Stanley Ka Dabba: The food of love

May 15, 2011 · by sudhishkamath

Genre: Drama

Director: Amole Gupte

Cast: Partho, Numaan Sheikh, Abhishek Reddy, Divya Dutta, Amole Gupte, Raj Zutshi

Storyline: A boy who never brings his lunch box to school needs to figure out a way to cope with the increasing pressure of academics and a teacher who wants his lunch.

Bottomline: A heartwarming take on the pangs of childhood that chokes you in small doses all through.

The Dabba is a metaphor really. And food is what makes their world goes round. Every day, during lunch hour, children open up their dabbas to each other and share a bit of that homemade love. Lunch hour at school could be a defining social leveller, a melting pot in a country of different tastes, cultures and social backgrounds.
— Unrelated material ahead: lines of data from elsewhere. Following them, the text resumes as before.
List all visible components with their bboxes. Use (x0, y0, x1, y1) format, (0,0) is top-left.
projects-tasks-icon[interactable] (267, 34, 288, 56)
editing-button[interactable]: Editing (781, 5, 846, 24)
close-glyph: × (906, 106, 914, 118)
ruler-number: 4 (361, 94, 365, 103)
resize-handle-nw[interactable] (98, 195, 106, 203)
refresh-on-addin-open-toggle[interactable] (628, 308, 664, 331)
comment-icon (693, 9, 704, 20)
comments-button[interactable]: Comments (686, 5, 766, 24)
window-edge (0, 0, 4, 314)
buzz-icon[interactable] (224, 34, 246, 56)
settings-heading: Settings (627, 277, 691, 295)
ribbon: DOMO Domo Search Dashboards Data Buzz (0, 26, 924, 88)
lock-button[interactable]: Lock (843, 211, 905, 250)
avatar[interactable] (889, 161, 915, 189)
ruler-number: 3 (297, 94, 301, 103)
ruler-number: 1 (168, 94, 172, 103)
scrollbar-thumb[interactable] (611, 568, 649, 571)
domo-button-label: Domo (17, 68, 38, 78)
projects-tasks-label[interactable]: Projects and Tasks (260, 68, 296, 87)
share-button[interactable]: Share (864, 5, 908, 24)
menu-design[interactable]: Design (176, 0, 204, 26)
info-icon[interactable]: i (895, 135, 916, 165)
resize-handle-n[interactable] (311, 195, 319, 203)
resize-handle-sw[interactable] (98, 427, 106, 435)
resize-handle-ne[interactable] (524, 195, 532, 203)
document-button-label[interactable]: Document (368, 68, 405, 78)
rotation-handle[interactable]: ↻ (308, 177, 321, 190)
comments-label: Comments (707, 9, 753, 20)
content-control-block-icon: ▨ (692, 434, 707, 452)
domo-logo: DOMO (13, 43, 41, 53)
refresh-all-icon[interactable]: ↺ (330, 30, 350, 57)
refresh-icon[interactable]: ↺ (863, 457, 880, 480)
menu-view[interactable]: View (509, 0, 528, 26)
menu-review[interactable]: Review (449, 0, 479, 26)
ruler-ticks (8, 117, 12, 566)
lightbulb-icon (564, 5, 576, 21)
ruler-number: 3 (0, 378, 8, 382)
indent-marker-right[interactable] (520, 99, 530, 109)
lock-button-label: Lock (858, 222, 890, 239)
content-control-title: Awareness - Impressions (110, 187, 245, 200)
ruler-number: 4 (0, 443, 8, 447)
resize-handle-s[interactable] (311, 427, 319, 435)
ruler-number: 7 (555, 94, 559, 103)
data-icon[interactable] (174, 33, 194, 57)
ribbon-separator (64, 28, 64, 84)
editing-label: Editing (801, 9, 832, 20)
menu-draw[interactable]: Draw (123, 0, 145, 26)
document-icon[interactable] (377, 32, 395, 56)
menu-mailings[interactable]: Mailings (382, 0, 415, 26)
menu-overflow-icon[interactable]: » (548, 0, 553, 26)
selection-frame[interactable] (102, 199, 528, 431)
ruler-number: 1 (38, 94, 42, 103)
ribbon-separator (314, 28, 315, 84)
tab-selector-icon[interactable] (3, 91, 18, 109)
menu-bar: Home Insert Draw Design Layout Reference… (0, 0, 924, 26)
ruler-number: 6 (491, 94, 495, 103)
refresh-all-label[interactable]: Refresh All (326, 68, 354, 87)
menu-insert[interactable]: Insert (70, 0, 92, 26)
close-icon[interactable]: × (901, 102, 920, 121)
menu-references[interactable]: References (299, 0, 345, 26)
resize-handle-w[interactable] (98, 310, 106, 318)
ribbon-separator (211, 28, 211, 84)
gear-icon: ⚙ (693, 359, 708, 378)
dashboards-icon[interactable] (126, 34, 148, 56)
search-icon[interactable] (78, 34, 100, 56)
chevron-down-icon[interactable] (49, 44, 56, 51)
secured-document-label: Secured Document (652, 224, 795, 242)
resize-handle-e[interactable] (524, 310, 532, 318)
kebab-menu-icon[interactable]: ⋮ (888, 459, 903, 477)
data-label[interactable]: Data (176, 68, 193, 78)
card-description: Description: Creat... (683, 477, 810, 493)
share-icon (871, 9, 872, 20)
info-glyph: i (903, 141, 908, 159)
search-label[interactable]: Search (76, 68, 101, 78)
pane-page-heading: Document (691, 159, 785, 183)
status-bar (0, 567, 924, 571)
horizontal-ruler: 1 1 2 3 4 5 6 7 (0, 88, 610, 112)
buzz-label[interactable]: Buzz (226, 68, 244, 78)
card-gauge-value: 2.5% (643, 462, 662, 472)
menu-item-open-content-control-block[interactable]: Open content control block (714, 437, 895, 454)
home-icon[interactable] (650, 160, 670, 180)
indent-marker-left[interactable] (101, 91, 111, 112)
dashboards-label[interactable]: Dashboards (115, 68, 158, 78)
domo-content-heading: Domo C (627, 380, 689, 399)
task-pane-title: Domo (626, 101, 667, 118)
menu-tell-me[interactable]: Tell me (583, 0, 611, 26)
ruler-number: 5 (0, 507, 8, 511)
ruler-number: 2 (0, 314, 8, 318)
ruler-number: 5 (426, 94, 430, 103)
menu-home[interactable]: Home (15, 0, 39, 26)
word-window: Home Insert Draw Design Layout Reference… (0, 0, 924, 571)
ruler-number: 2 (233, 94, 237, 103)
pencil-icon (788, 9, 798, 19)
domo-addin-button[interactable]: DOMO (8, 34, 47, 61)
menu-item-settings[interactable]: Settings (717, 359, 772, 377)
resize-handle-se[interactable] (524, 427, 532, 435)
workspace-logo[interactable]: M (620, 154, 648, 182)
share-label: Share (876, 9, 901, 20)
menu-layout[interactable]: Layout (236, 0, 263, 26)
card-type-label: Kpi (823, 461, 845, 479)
Stanley, the spirited protagonist, has a bunch of great buddies as his support system, a caring English teacher who he has a crush on, a never-say-die drive to learn and oodles of talent. When it comes to intelligence, he’s the anti-thesis to the dyslexic Ishaan (Darsheel Safari) in Amole Gupte’s first script, ‘Taare Zameen Par’ (He was also the director of that film before Aamir Khan took over the project and Gupte was credited as Creative Director). Stanley is tougher than Ishaan. And smarter. In his own way though, not always conforming to the system.
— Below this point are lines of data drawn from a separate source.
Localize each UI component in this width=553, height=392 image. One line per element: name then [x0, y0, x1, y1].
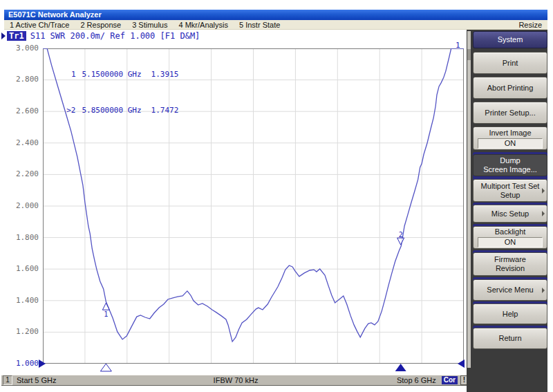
trace-number-label: 1 [456, 41, 460, 50]
softkey-invert-image[interactable]: Invert Image ON [473, 127, 547, 150]
submenu-arrow-icon [542, 188, 545, 194]
y-axis-label: 1.600 [10, 264, 39, 273]
softkey-help[interactable]: Help [473, 304, 547, 324]
softkey-dump-screen-image[interactable]: Dump Screen Image... [473, 154, 547, 176]
marker-readout: 15.1500000 GHz1.3915 >25.8500000 GHz1.74… [46, 49, 178, 129]
invert-image-state: ON [478, 138, 543, 149]
active-trace-arrow-icon [1, 32, 6, 39]
softkey-system[interactable]: System [473, 31, 547, 48]
trace-name-badge[interactable]: Tr1 [7, 31, 26, 41]
y-axis-label: 1.200 [10, 327, 39, 336]
y-axis-label: 3.000 [10, 44, 39, 53]
stimulus-indicator-strip [0, 358, 470, 373]
marker-value: 1.3915 [151, 70, 179, 79]
trace-header: Tr1 S11 SWR 200.0m/ Ref 1.000 [F1 D&M] [1, 31, 200, 41]
e5071c-screen: { "window": { "title": "E5071C Network A… [0, 0, 553, 392]
submenu-arrow-icon [542, 288, 545, 293]
softkey-return[interactable]: Return [473, 328, 547, 349]
softkey-print[interactable]: Print [473, 52, 547, 74]
submenu-arrow-icon [542, 211, 545, 216]
softkey-multiport-test-set-setup[interactable]: Multiport Test Set Setup [473, 179, 547, 202]
marker-value: 1.7472 [151, 106, 179, 115]
softkey-misc-setup[interactable]: Misc Setup [473, 205, 547, 223]
correction-status-badge: Cor [442, 376, 458, 384]
window-titlebar[interactable]: E5071C Network Analyzer [4, 10, 547, 20]
stop-frequency-label: Stop 6 GHz [397, 376, 436, 384]
menu-item-mkr-analysis[interactable]: 4 Mkr/Analysis [173, 21, 234, 29]
y-axis-label: 2.400 [10, 138, 39, 147]
y-axis-label: 2.000 [10, 201, 39, 210]
marker-readout-row: 15.1500000 GHz1.3915 [46, 64, 178, 86]
y-axis-label: 2.200 [10, 169, 39, 178]
menu-item-active-ch-trace[interactable]: 1 Active Ch/Trace [4, 21, 75, 29]
softkey-printer-setup[interactable]: Printer Setup... [473, 102, 547, 124]
softkey-scrollbar-thumb[interactable] [467, 49, 471, 60]
y-axis-label: 2.600 [10, 106, 39, 115]
menu-item-response[interactable]: 2 Response [75, 21, 126, 29]
softkey-abort-printing[interactable]: Abort Printing [473, 77, 547, 99]
trace-settings-text[interactable]: S11 SWR 200.0m/ Ref 1.000 [F1 D&M] [30, 31, 200, 41]
marker-readout-row: >25.8500000 GHz1.7472 [46, 100, 178, 122]
softkey-service-menu[interactable]: Service Menu [473, 279, 547, 301]
svg-text:1: 1 [104, 310, 108, 318]
menu-item-stimulus[interactable]: 3 Stimulus [126, 21, 173, 29]
marker-number: >2 [64, 107, 76, 115]
status-bar: 1 Start 5 GHz IFBW 70 kHz Stop 6 GHz Cor… [1, 375, 470, 386]
y-axis-label: 1.400 [10, 296, 39, 305]
start-frequency-label: Start 5 GHz [17, 376, 56, 384]
menu-bar: 1 Active Ch/Trace 2 Response 3 Stimulus … [4, 20, 547, 30]
y-axis-label: 1.800 [10, 233, 39, 242]
backlight-state: ON [478, 237, 543, 248]
marker-number: 1 [64, 71, 76, 79]
softkey-firmware-revision[interactable]: Firmware Revision [473, 252, 547, 276]
y-axis-label: 2.800 [10, 75, 39, 84]
svg-text:2: 2 [399, 231, 403, 239]
softkey-backlight[interactable]: Backlight ON [473, 226, 547, 249]
softkey-scrollbar[interactable] [467, 31, 471, 368]
menu-item-instr-state[interactable]: 5 Instr State [234, 21, 285, 29]
marker-frequency: 5.1500000 GHz [82, 70, 142, 79]
marker-frequency: 5.8500000 GHz [82, 106, 142, 115]
ifbw-label: IFBW 70 kHz [214, 376, 259, 384]
window-title: E5071C Network Analyzer [8, 10, 102, 19]
channel-number-box: 1 [3, 375, 12, 385]
menu-item-resize[interactable]: Resize [513, 21, 547, 29]
softkey-column: System Print Abort Printing Printer Setu… [473, 31, 547, 349]
sweep-end-arrow-icon [458, 360, 465, 368]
The film is our window to his world and to many like him. And we watch him closely from a distance as the camera lingers on the children at their most candid behaviour. Never has innocence between captured like this before and Amole Gupte hits the bull’s eye in getting a pitch-perfect natural and realistic performance from his entire ensemble cast that is filled with fresh young faces, led by Partho (Gupte’s son who plays the titular Stanley).

It’s refreshing to see a film that employs love or food as the currency for every day life. Kids are sent to school with food, rewarded with chocolates and even taxed by a teacher in denominations of food. Because, that’s how it used to be. No money? No problem. Your friend would have it. No lunch? No problem. Eat from your friend’s dabba. But guess who wants a share of that love? The Despicable Me-Hindi teacher, nicknamed Khadoos by the kids, wants to eat their lunch. Devoid of love in his life, hated by all, the miserly and greedy teacher (played by Gupte himself) makes life difficult for Stanley because the boy does not bring his own lunch. His parents are away.

The English teacher, Rosy Miss, on the other hand, rewards the kids with chocolates every time she’s impressed with their home-work.  Stanley always manages to impress her. The Science teacher, Ms. Iyer, likes her students to conform to the syllabus while the Math teacher approaches arithmetic with anecdotes to make the learning more fun for children.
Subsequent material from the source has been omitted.